Этот сумрачный спектакль на гигантской сцене Фельзенрайтшуле (Школы верховой езды), высеченной в горе и окруженной скальной каменной аркадой, стал одной из вершин Зальцбургского фестиваля, уже не раз обращавшегося к знаменитому оперному тексту эпохи fin de sicle ("конец века") - "Саломее" Рихарда Штрауса по драме Оскара Уайльда. Спектакль поставил Ромео Кастеллуччи, выступивший в роли режиссера, сценографа и художника по костюмам и свету. Музыкальный руководитель - Франц Вельзер-Мест, в партии Саломеи - Асмик Григорян.

Новая зальцбургская "Саломея" оказалась и своего рода ребусом для интеллектуалов, полным многозначной символики, и на редкость совершенным музыкальным прочтением штраусовской партитуры, с ее экстремальной сложности вокальными партиями и гигантским оркестром в 110 человек. Библейская история об иудейской царевне Саломее, потребовавшей от Ирода за свой танец головы пророка Иоканаана (Иоанна Крестителя), представлена у Кастеллуччи не в прямолинейном сюжетном изложении, а в ключе юнгианского психоанализа, наполнившего сценическое пространство спектакля символическими фигурами и "архетипами". Ирод и его окружение предстали в кровавого цвета гриме, Саломея - в облачении невесты, по белой ткани которого расплылось кровавое пятно, пророк Иоканаан - в жутковатом образе "шамана" с бубном, в лохматой черной шубе, с черным от земли лицом и телом, в вожделеющей фантазии Саломеи оборачивавшимся живым черным конем.

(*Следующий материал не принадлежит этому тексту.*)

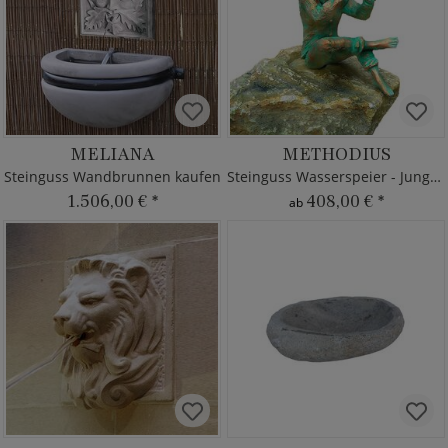
MELIANA
METHODIUS
Steinguss Wandbrunnen kaufen
Steinguss Wasserspeier - Junge & Flöte
1.506,00 €
*
408,00 €
*
ab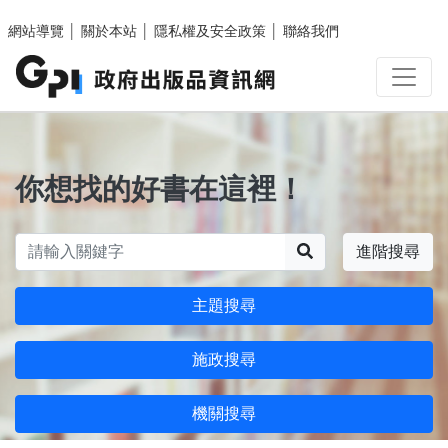
跳至主要內容區塊
網站導覽
│
關於本站
│
隱私權及安全政策
│
聯絡我們
你想找的好書在這裡！
搜尋
進階搜尋
主題搜尋
施政搜尋
機關搜尋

Замурованные каменные аркады Фельзенрайтшулле глухой стеной окружили сцену - безвоздушное пространство мира Ирода, освещенного диском черной луны.

Кровавый сюжет открылся уайльдовским гимном красоте Саломеи, "похожей на отражение белой розы в серебряном зеркале", с восторженной экспрессией звучавшим из уст Нарработа (Джулиан Прегардиен). За оборвавшимся занавесом с загадочной архаичной фразой Te saxa loquuntur (О чем говорят камни) развернулось символическое действие, полное метаморфоз, магнетической энергии и особой декадентской красоты, где движения персонажей группировались в скульптурные мизансцены, вытягивались в точные графические линии - отражая дух эпохи fin de sicle. Ломкая, хрупкая, как фарфор, пластика Саломеи (Асмик Григорян) завораживала "юнгианскими" ассоциациями: не добившись поцелуя Иоканаана, она падала на спину, в эротическом спазме танцуя раздвинутыми ногами, набрасывала на себя лошадиное седло, призывая Иоканаана, погружалась коленями в молоко, взбивая руками его густую белую зыбь и требуя от Ирода жутким, как в триллере, меняющимся голосом подать ей голову Иоканаана.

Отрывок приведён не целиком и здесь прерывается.